Let’s start in the United States. The Federal Reserve’s decision to leave interest rates on hold this past week was widely anticipated, as was the Fed’s subtle hint that it will likely announce the commencement of its run down government bonds at the September meeting. Indeed, the Fed indicated “the Committee expects to begin implementing its balance sheet normalization program relatively soon, provided that the economy evolves broadly as anticipated.” It also pledged to keep gradually raising interest rates – noting “the Committee expects that economic conditions will evolve in a manner that will warrant gradual increases in the federal funds rate.”
Yet for some reason, markets took the statement dovishly, and pushed down bond yields and the US dollar. It was the catalyst for the $A’s advance. To my mind, the Fed is still on course to starting running down its huge war chest of government bonds by September, which should over time help unwind the unusually low level of US government bond yields. Barring a major economic shock, the Fed is also on track to lift rates again in December – even if inflation remains broadly around just current levels just under the Fed’s 2% target.

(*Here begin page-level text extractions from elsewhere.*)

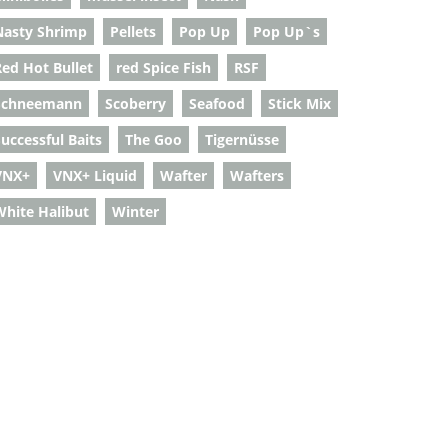
Nasty Shrimp
Pellets
Pop Up
Pop Up`s
Red Hot Bullet
red Spice Fish
RSF
Schneemann
Scoberry
Seafood
Stick Mix
uccessful Baits
The Goo
Tigernüsse
VNX+
VNX+ Liquid
Wafter
Wafters
White Halibut
Winter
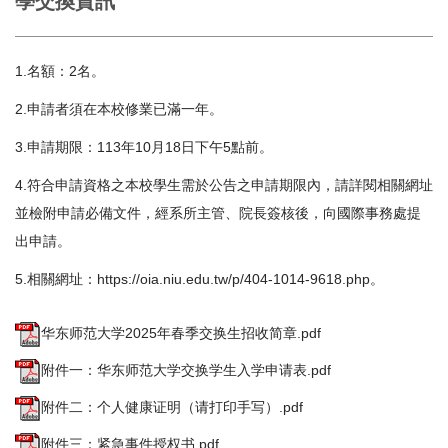
學交換資訊
1.名額：2名。
2.申請者須在本校修業已滿一年。
3.申請期限：113年10月18日下午5點前。
4.符合申請資格之本校學生需於公告之申請期限內，請詳閱相關網址
並檢附申請必備文件，經系所主管、院長簽核後，向國際事務處提
出申請。
5.相關網址：
https://oia.niu.edu.tw/p/404-1014-9618.php
。
华东师范大学2025年春季交换生招收简章.pdf
附件一：华东师范大学交换学生入学申请表.pdf
附件二：个人健康证明（请打印手写）.pdf
附件三：紧急事件授权书.pdf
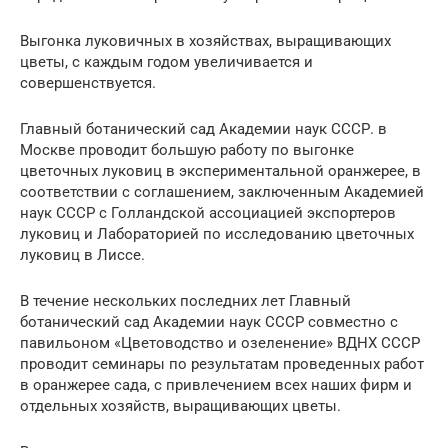
Выгонка луковичных в хозяйствах, выращивающих
цветы, с каждым годом увеличивается и
совершенствуется.
Главный ботанический сад Академии наук СССР. в
Москве проводит большую работу по выгонке
цветочных луковиц в экспериментальной оранжерее, в
соответствии с соглашением, заключенным Академией
наук СССР с Голландской ассоциацией экспортеров
луковиц и Лабораторией по исследованию цветочных
луковиц в Лиссе.
В течение нескольких последних лет Главный
ботанический сад Академии наук СССР совместно с
павильоном «Цветоводство и озеленение» ВДНХ СССР
проводит семинары по результатам проведенных работ
в оранжерее сада, с привлечением всех наших фирм и
отдельных хозяйств, выращивающих цветы.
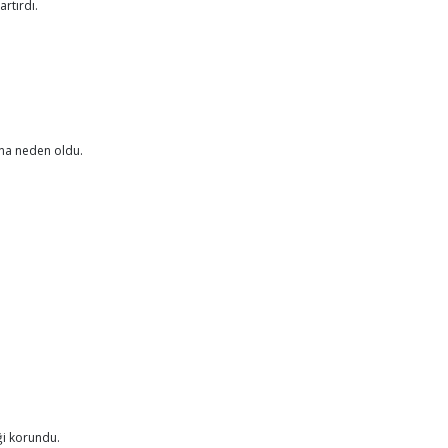
artırdı.
sına neden oldu.
ği korundu.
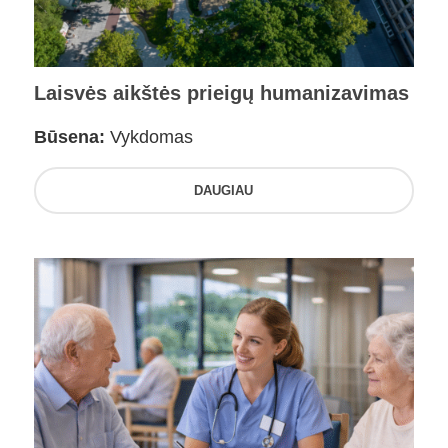
Laisvės aikštės prieigų humanizavimas
Būsena:
Vykdomas
DAUGIAU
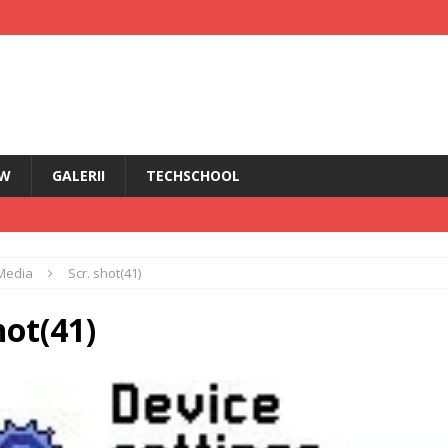
EW
GALERII
TECHSCHOOL
IRI
Media
Scr. shot(41)
i HMD Touch 4G
ȘTIRI
rădăcini Nokia
ANDROID
hot(41)
ÎN PRIM PLAN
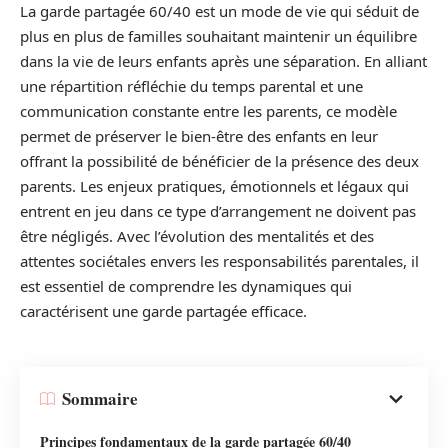
La garde partagée 60/40 est un mode de vie qui séduit de
plus en plus de familles souhaitant maintenir un équilibre
dans la vie de leurs enfants après une séparation. En alliant
une répartition réfléchie du temps parental et une
communication constante entre les parents, ce modèle
permet de préserver le bien-être des enfants en leur
offrant la possibilité de bénéficier de la présence des deux
parents. Les enjeux pratiques, émotionnels et légaux qui
entrent en jeu dans ce type d’arrangement ne doivent pas
être négligés. Avec l’évolution des mentalités et des
attentes sociétales envers les responsabilités parentales, il
est essentiel de comprendre les dynamiques qui
caractérisent une garde partagée efficace.
Sommaire
Principes fondamentaux de la garde partagée 60/40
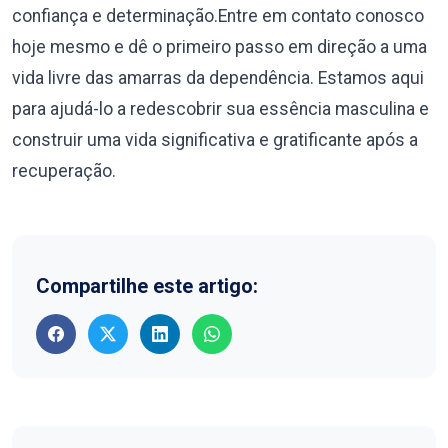
confiança e determinação.Entre em contato conosco
hoje mesmo e dê o primeiro passo em direção a uma
vida livre das amarras da dependência. Estamos aqui
para ajudá-lo a redescobrir sua essência masculina e
construir uma vida significativa e gratificante após a
recuperação.
Compartilhe este artigo:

But here’s the oddity: while markets continue to take a dovish view of whatever the Fed says, they are more resolute in expecting hawkish central banks elsewhere.
Indeed, over the past month or so there seems to have developed a theory around markets that many of the world’s central bankers had conspired to ramp up their tightening rhetoric. That stemmed from the fact the European Central Bank started talking about a possible scaling back of bond buying next year, the Bank of Canada actually lifted rates (albeit from a very low 0.5% to 0.75%).
Yet recently, we’ve had Australia’s two most senior central bankers (Deputy Governor Guy Debelle and Governor Phillip Lowe) comprehensively pour cold water over the idea that it might announce a surprise rate hike sometime soon. And central bankers in Japan and New Zealand have also refused the follow the market’s expectation.
In a speech this past week, for example, RBA Governor Lowe declared “just as we did not move in lockstep with other central banks when the monetary stimulus was being delivered, we don’t need to move in lockstep as some of this stimulus is removed.”
Even in Europe, it’s likely the Draghi will drag out the tightening schedule. Indeed, all he’s really talking about so far is making a possible announcement at some time about when next year the ECB might begin to scale back the billions in bonds it’s still buying each month. The ECB is still way behind the curve compared to the US Federal Reserve.
All this suggests to me that the US dollar has become somewhat oversold – after having been a very crowded long trade at the start of the year. Of course, another major factor undermining the greenback are the antics of the Trump Whitehouse, as prospects for significant tax cuts and higher fiscal spending are looking less bright given the entrenched divisions between the hard right and more moderate republican members of the Senate. God help us, there’s even a risk of another US government shutdown if there’s failure to eventually pass a resolution to lift the debt ceiling constraint.
Meanwhile, continued good US earnings results – together with still low bond yields are a more competitive US dollar – are positive factors for Wall Street. Everyone is waiting for a decent pull back to buy, but the market keeps creeping ahead to new record highs.